Loyal Republicans, esteemed statesmen, satin-wrapped ladies and country music luminaries have their place in the spectrum of inaugural festivities.

But so do guerrilla poets, die-hard Democrats, punk rockers, hip-hop artists, disc jockeys and assorted noisemakers who will people alternative celebrations to mark President Bush’s second term in office.

At last count, there were about 60 events emphasizing the political cachet of the more creative variety, according to Counter-Inaugural 2005, a District-based group that is publicizing the poetry readings, ersatz proms and street theater of “J20” — alternative patois for Jan. 20.

“Oh, all us billionaires are very excited to celebrate the appointment of our candidate,” said a very tongue-in-cheek Ivan Tital, spokesman for Billionaires for Bush and organizer of the “Re-Coronation Inaugural Ball” on Thursday. The event will feature two bands and a multitude of DJs — all for $20 at Platinum Nightclub in the District.

Mr. Tital described his Manhattan-based group as a “527 PC” — a political action committee. The event is also a fund-raiser for the group’s cause.

“We believe the issues of class and economics which are central to American policies have been muted in American politics. Social issues like guns, gods and gays are used by politicians of both parties to distract the public from real issues of class and wealth,” Mr. Tital said yesterday.

About 50 of the faux billionaires will don tuxedos, formal gowns and fake jewels to make their point. The group also is staging, among other things, an “auction of an Arctic National Wildlife Refuge” at the Franklin D. Roosevelt Memorial and a song-and-dance “Billionaire Follies.”

“A message of humor is not a bad idea here,” Mr. Tital added. “This will also help protesters feel that we’re at least doing something about the Bush administration.”

Partisan underpinnings also accent the Blue Ball, which organizers categorize as “rabble-rousing, roof-raising and creating opportunities for meaningful political engagement,” though they advise that “fur coats, cowboy boots, limousines and anything resembling red will not be permitted.”

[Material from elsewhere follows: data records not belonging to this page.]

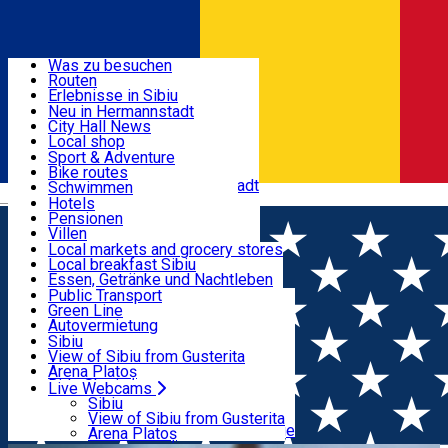
Entdecke
Was zu besuchen
Routen
Nützliche informationen
Erlebnisse in Sibiu
Podcast
Neu in Hermannstadt
Kultur
City Hall News
Aktivitäten & Abenteuer
Museen
Local shop
Kirchen
Sibiu Handwerker
Sport & Adventure
Parks, Zoo
Sibiul Verde
Bike routes
Unterkunft
Im Umkreis von Hermannstadt
Public services
Schwimmen
Română
Bildung
Reiten
Hotels
Wie komme ich nach Sibiu?
Fitnessstudio
Pensionen
Essen, Getränke & Nachtleben
Touristeninfo
Loc de joacă indoor
Villen
Reiseführer
Loc de joacă outdoor
Hostels
Local markets and grocery stores
Guided tours
Ski
Motels
Local breakfast Sibiu
Transport & Parken
Local publication
Eislaufen
Camping
Essen, Getränke und Nachtleben
Schönheitssalon
Yoga
Zimmer zu vermieten
Pizza
Public Transport
Wohnungen
Fast Food
Green Line
Live Webcams
Unterkunft außerhalb von Sibiu
Kaffeestube
Autovermietung
Konditorei
Fahrad verleih
Sibiu
Pub, Bar
Scooter rentals
View of Sibiu from Gusterita
Nachtclubs
Taxi
Arena Platoș
Bäckerei
Ride Sharing
Live Webcams
Home
Places
Perfekte Teehäuser in Sibiu für kühle
Park-Tickets
Sibiu
Parkplätze
View of Sibiu from Gusterita
Tage 🫖
Ladestationen für Elektrofahrzeuge
Arena Platoș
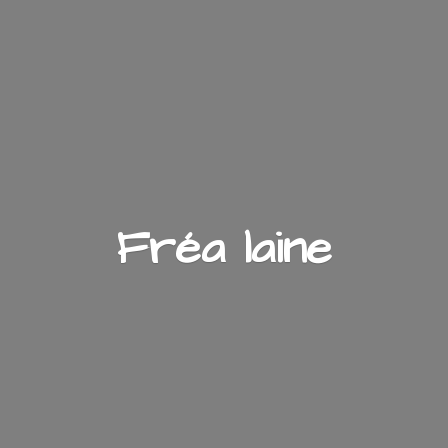
Fré
a laine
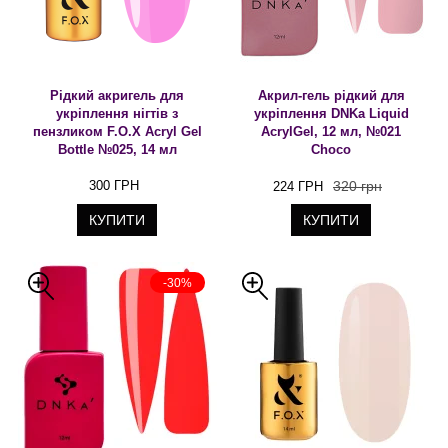
Рідкий акригель для
Акрил-гель рідкий для
укріплення нігтів з
укріплення DNKa Liquid
пензликом F.O.X Acryl Gel
AcrylGel, 12 мл, №021
Bottle №025, 14 мл
Choco
300 ГРН
320 грн
224 ГРН
КУПИТИ
КУПИТИ
-30%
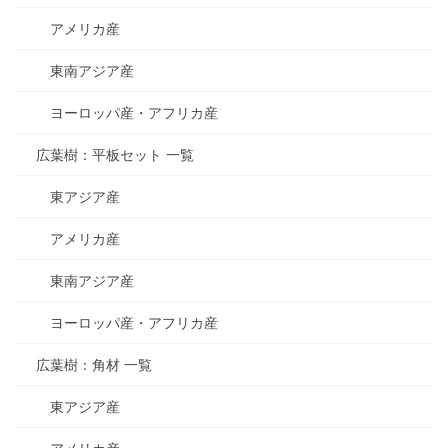
アメリカ産
東南アジア産
ヨーロッパ産・アフリカ産
広葉樹：平板セット 一覧
東アジア産
アメリカ産
東南アジア産
ヨーロッパ産・アフリカ産
広葉樹：角材 一覧
東アジア産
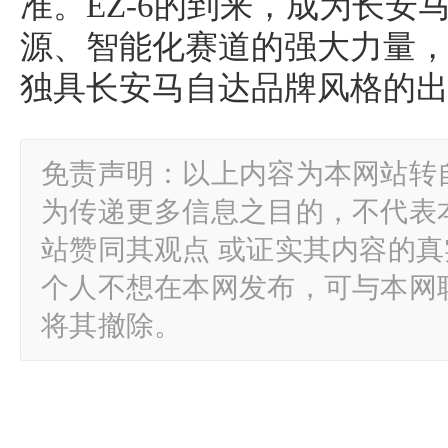
准。EZ-6的到来，成为长安
源、智能化赛道的强大力量
独具长安马自达品牌风格的
免责声明：以上内容为本网站转
为传递更多信息之目的，不代表
站赞同其观点 或证实其内容的
个人不想在本网发布，可与本网
将其撤除。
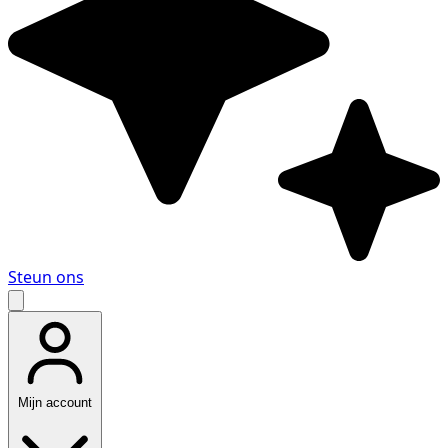
Steun ons
Mijn account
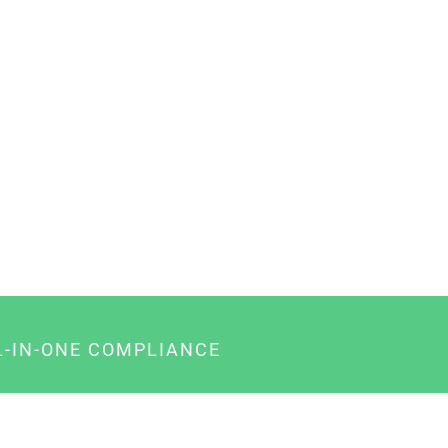
L-IN-ONE COMPLIANCE
gency-Paket für Agenturen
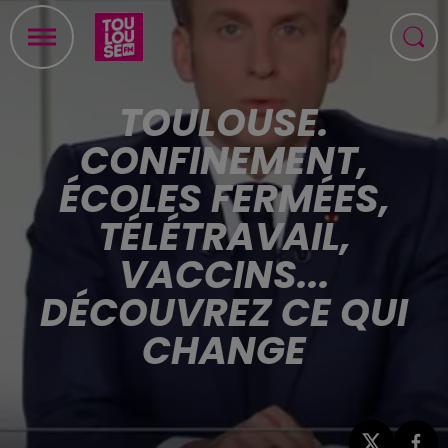
TOULOUSE.
CONFINEMENT,
ÉCOLES FERMÉES,
TÉLÉTRAVAIL,
VACCINS...
DÉCOUVREZ CE QUI
CHANGE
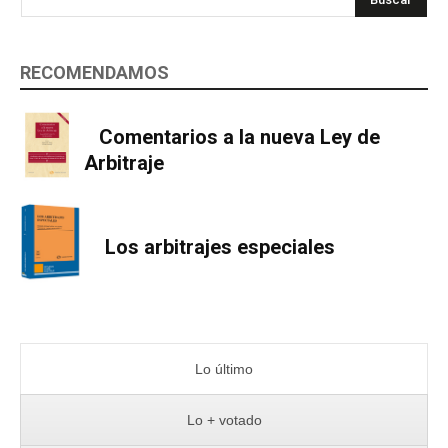
RECOMENDAMOS
Comentarios a la nueva Ley de
Arbitraje
Los arbitrajes especiales
Lo último
Lo + votado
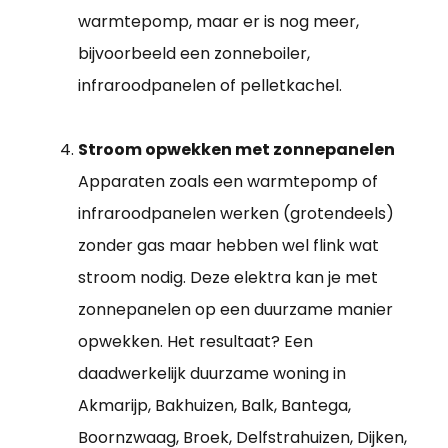
warmtepomp, maar er is nog meer,
bijvoorbeeld een zonneboiler,
infraroodpanelen of pelletkachel.
Stroom opwekken met zonnepanelen
Apparaten zoals een warmtepomp of
infraroodpanelen werken (grotendeels)
zonder gas maar hebben wel flink wat
stroom nodig. Deze elektra kan je met
zonnepanelen op een duurzame manier
opwekken. Het resultaat? Een
daadwerkelijk duurzame woning in
Akmarijp, Bakhuizen, Balk, Bantega,
Boornzwaag, Broek, Delfstrahuizen, Dijken,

Staged at Cafe Asia, the $60 event features a local blues band and is sponsored by NEXT, a District-based political action committee.

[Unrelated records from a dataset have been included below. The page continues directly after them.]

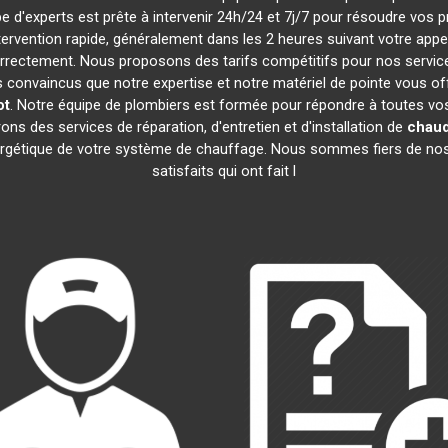
pe d'experts est prête à intervenir 24h/24 et 7j/7 pour résoudre vos
ntervention rapide, généralement dans les 2 heures suivant votre app
rectement. Nous proposons des tarifs compétitifs pour nos services
onvaincus que notre expertise et notre matériel de pointe vous offr
ot
. Notre équipe de plombiers est formée pour répondre à toutes vo
ons des services de réparation, d'entretien et d'installation de
chaud
nergétique de votre système de chauffage. Nous sommes fiers de nos 
satisfaits qui ont fait l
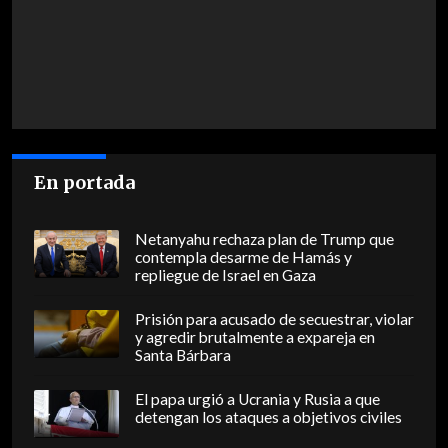
En portada
Netanyahu rechaza plan de Trump que
contempla desarme de Hamás y
repliegue de Israel en Gaza
Prisión para acusado de secuestrar, violar
y agredir brutalmente a expareja en
Santa Bárbara
El papa urgió a Ucrania y Rusia a que
detengan los ataques a objetivos civiles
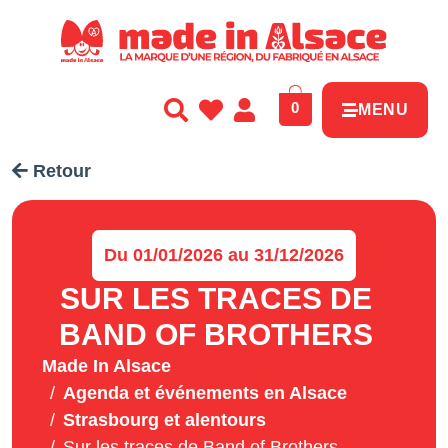
Panneau de gestion des cookies
0
MENU
Retour
Du 01/01/2026 au 31/12/2026
SUR LES TRACES DE
BAND OF BROTHERS
Made In Alsace
Agenda et événements en Alsace
Strasbourg et alentours
Sur les traces de Band of Brothers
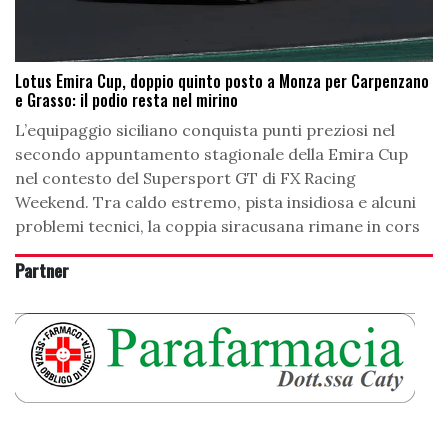
Lotus Emira Cup, doppio quinto posto a Monza per Carpenzano
e Grasso: il podio resta nel mirino
L’equipaggio siciliano conquista punti preziosi nel
secondo appuntamento stagionale della Emira Cup
nel contesto del Supersport GT di FX Racing
Weekend. Tra caldo estremo, pista insidiosa e alcuni
problemi tecnici, la coppia siracusana rimane in cors
Partner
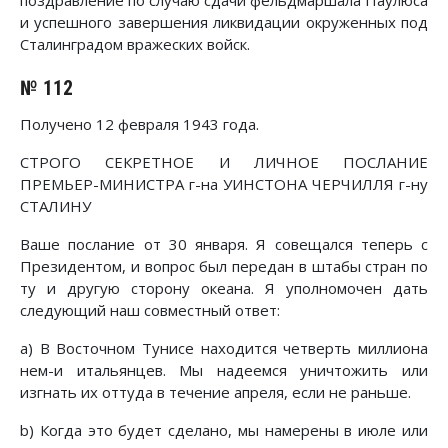
и успешного завершения ликвидации окруженных под
Сталинградом вражеских войск.
№ 112
Получено 12 февраля 1943 года.
СТРОГО СЕКРЕТНОЕ И ЛИЧНОЕ ПОСЛАНИЕ
ПРЕМЬЕР-МИНИСТРА г-на УИНСТОНА ЧЕРЧИЛЛЯ г-ну
СТАЛИНУ
Ваше послание от 30 января. Я совещался теперь с
Президентом, и вопрос был передан в штабы стран по
ту и другую сторону океана. Я уполномочен дать
следующий наш совместный ответ:
а) В Восточном Тунисе находится четверть миллиона
нем-и итальянцев. Мы надеемся уничтожить или
изгнать их оттуда в течение апреля, если не раньше.
b) Когда это будет сделано, мы намерены в июле или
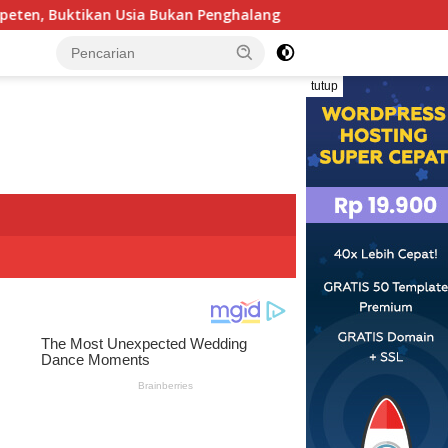
Bukan Penghalang
Tim Investigasi Temukan Dugaan Pen
tutup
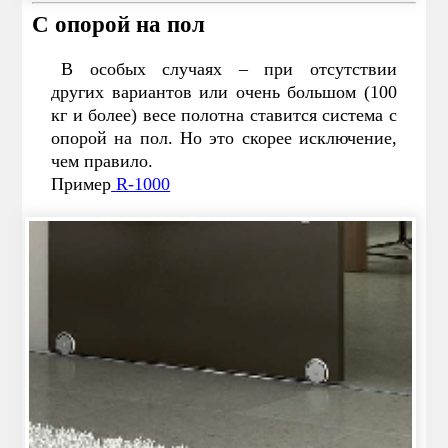
С опорой на пол
В особых случаях – при отсутствии
других вариантов или очень большом (100
кг и более) весе полотна ставится система с
опорой на пол. Но это скорее исключение,
чем правило.
Пример
R-1000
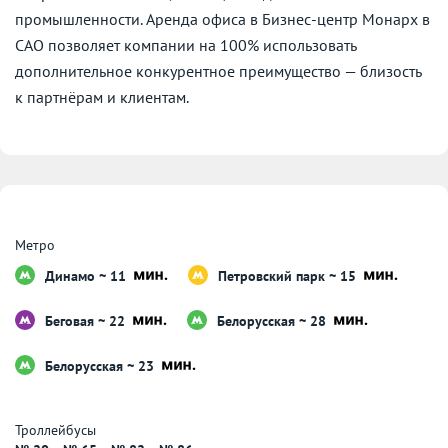
промышленности. Аренда офиса в Бизнес-центр Монарх в
САО позволяет компании на 100% использовать
дополнительное конкурентное преимущество — близость
к партнёрам и клиентам.
Метро
Динамо ~ 11
Петровский парк ~ 15
Беговая ~ 22
Белорусская ~ 28
Белорусская ~ 23
Троллейбусы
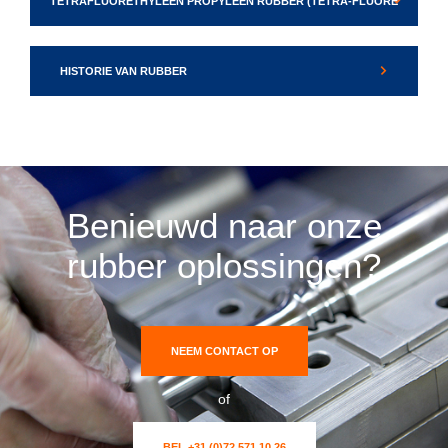
HISTORIE VAN RUBBER
Benieuwd naar onze
rubber oplossingen?
NEEM CONTACT OP
of
BEL +31 (0)72 571 10 26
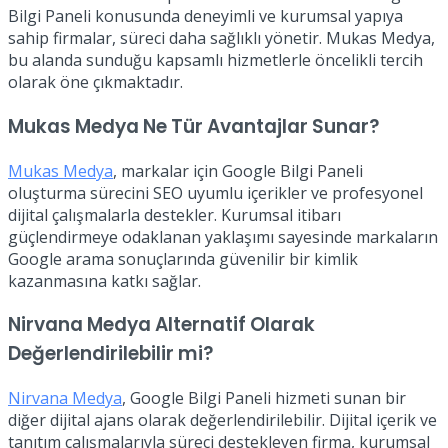
Bilgi Paneli konusunda deneyimli ve kurumsal yapıya
sahip firmalar, süreci daha sağlıklı yönetir. Mukas Medya,
bu alanda sunduğu kapsamlı hizmetlerle öncelikli tercih
olarak öne çıkmaktadır.
Mukas Medya Ne Tür Avantajlar Sunar?
Mukas Medya
, markalar için Google Bilgi Paneli
oluşturma sürecini SEO uyumlu içerikler ve profesyonel
dijital çalışmalarla destekler. Kurumsal itibarı
güçlendirmeye odaklanan yaklaşımı sayesinde markaların
Google arama sonuçlarında güvenilir bir kimlik
kazanmasına katkı sağlar.
Nirvana Medya Alternatif Olarak
Değerlendirilebilir mi?
Nirvana Medya
, Google Bilgi Paneli hizmeti sunan bir
diğer dijital ajans olarak değerlendirilebilir. Dijital içerik ve
tanıtım çalışmalarıyla süreci destekleyen firma, kurumsal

“We are all about celebrating and re-energizing blue America. We’re not all Democrats, but we certainly supported John Kerry,” said Brian Komar, spokesman for NEXT, which has a core membership of young professionals in nonprofit or government jobs.

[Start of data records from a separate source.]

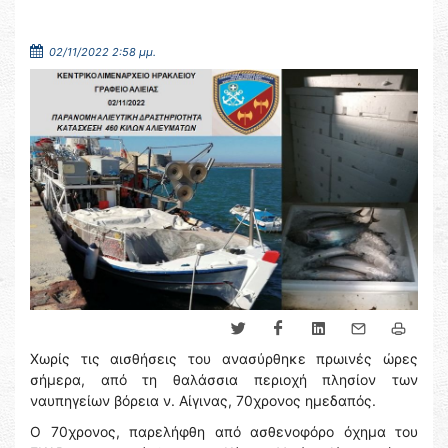
02/11/2022 2:58 μμ.
Χωρίς τις αισθήσεις του ανασύρθηκε πρωινές ώρες
σήμερα, από τη θαλάσσια περιοχή πλησίον των
ναυπηγείων βόρεια ν. Αίγινας, 70χρονος ημεδαπός.
Ο 70χρονος, παρελήφθη από ασθενοφόρο όχημα του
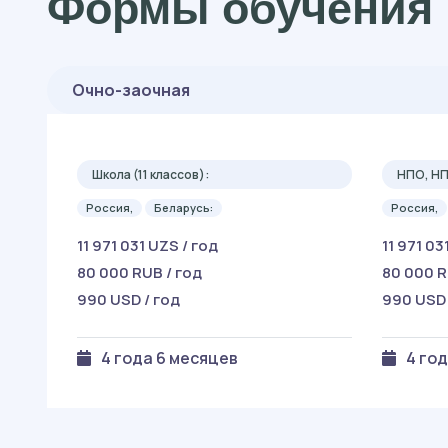
Формы обучения 
Очно-заочная
Школа (11 классов):
НПО, Н
Россия,
Беларусь:
Россия,
11 971 031 UZS / год
11 971 03
80 000 RUB / год
80 000 R
990 USD / год
990 USD 
4 года 6 месяцев
4 го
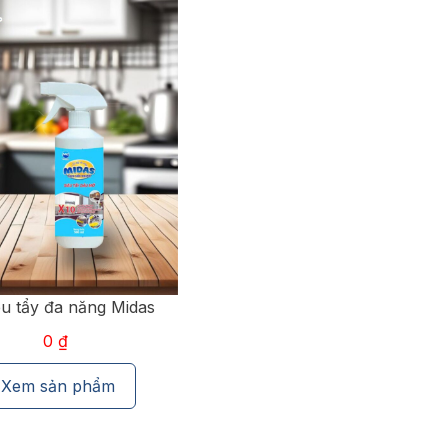
vải khô Midas Gold
Xả vải khô Lima - vàng
0
₫
0
₫
Xem sản phẩm
Xem sản phẩm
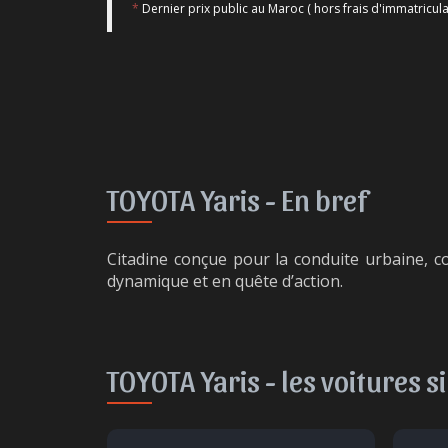
*
Dernier prix public au Maroc ( hors frais d'immatricula
TOYOTA Yaris -
En bref
Citadine conçue pour la conduite urbaine, c
dynamique et en quête d’action.
TOYOTA Yaris -
les voitures s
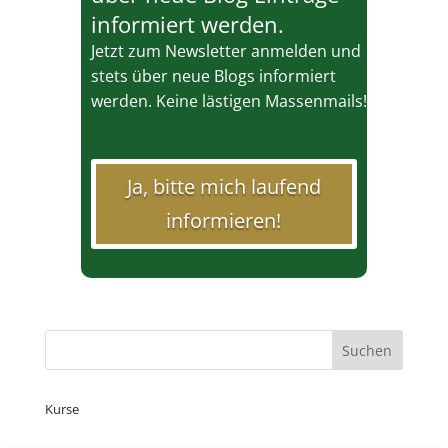
informiert werden.
Jetzt zum Newsletter anmelden und
stets über neue Blogs informiert
werden. Keine lästigen Massenmails!
Ja, bitte mich laufend
informieren!
Kurse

Thursday’s dance caps a weeklong “Paint the Town Blue” campaign, which found Mr. Komar and his cohorts handing out blue light bulbs plus NEXT posters and bumper stickers on the streets of Washington.

“This event is not about us. It’s about bringing a new voice to the country,” Mr. Komar noted.

District nightclub MMCCXXIII, meanwhile, will offer both red- and blue-colored martini specials for a two-floor Inaugural/Anti-Inaugural Unity Bash on Thursday night for patrons who are either mourning or celebrating the inauguration, as the case may be.

Festivities include “pin the tail on the donkey and the elephant,” music from the Nixon through the Clinton administrations, cakes in honor of Mr. Bush and Mr. Kerry, and Democrat vs. Republican thumb wrestling.

The Democratic Networking Group, meanwhile, will host an Anti-Inaugural/Anti-Ball Party, billed as “a night of insane fun and entertainment during the takeover of the Republican Party. We are holding this event as a place of refuge.”

The refuge costs $10 and offers free beer “until every last keg runs dry” to guests — mostly 20-somethings who work for Democratic pollsters and interest groups and associations.

And, even the alternative press have a place to call home next week. Cafe Mawanoj, a downtown restaurant in the Shaw neighborhood, dedicated some space for a “media center” beginning today — playing host to such official unofficial news organizations as the Guerrilla News Network, Pacifica Radio, Democracy Now Radio and an assortment of loosely organized independent Web loggers.